In Ireland and Scotland, people began carving their own unique versions of jack-o’-lanterns, cutting terrifying faces into turnips, potatoes, beets, or rutabagas, and lighting and displaying them near doors or windows to frighten away Stingy Jack and other evil spirits. In the mid-1800s, Irish and Scottish immigrants brought the jack-o’-lantern tradition with them when they moved to the U.S. And they soon found that pumpkins, a large fruit native to America, made for perfect jack-o’- lanterns. Since then, there have been many attempts in popular culture to revive this long-forgotten tradition of carving jack-o’-lanterns from turnips. In 2015, due to a severe pumpkin shortage caused by severe rain, the charity English Heritage called for Brits to rekindle their love for turnip carving and return to the original tradition of turnip jack-o’- lanterns. English Heritage even went so far as to install many ghoulish turnip jack-o’-lanterns at Dover Castle to inspire others to do the same. Whether carving turnips will become popular again is still unknown.

There are, however, many benefits to turnip carving over pumpkin carving. There’s no stringy pumpkin mess or seeds to clean out. Turnips are quite small and portable, so they can actually be hung like little lanterns. Also, turnips are cheap! So you can afford to make dozens and dozens if you’re so inclined. If they’re careful with a knife, older kids can carve a turnip by themselves because they’re so much simpler and smaller.
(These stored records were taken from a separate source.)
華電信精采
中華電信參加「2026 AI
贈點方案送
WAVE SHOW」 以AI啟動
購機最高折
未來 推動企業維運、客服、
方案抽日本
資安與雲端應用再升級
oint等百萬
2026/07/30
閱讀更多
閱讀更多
The red-white color and eerie roots are scarier than pumpkins. After you scoop out the insides of the turnip, you can make mashed turnips. Yum! And because they’re available year-round, you can carve turnips for more than just jack-o’-lanterns — votive holders, artwork, or whatever you want.

An old post card depicting three smiling jack-o-lanterns sitting on a fence

So, there you have it, the Irish Legend of Stingy Jack. I love it when holidays and their fun-filled activities have such a rich history as Halloween and the Stingy Jack origin of pumpkin carving. And the fact that the account is also a ghost story is even more fun!

Whether you choose to carve a pumpkin or turnip, I hope you and yours have a safe, fun, messy, and memorable holiday.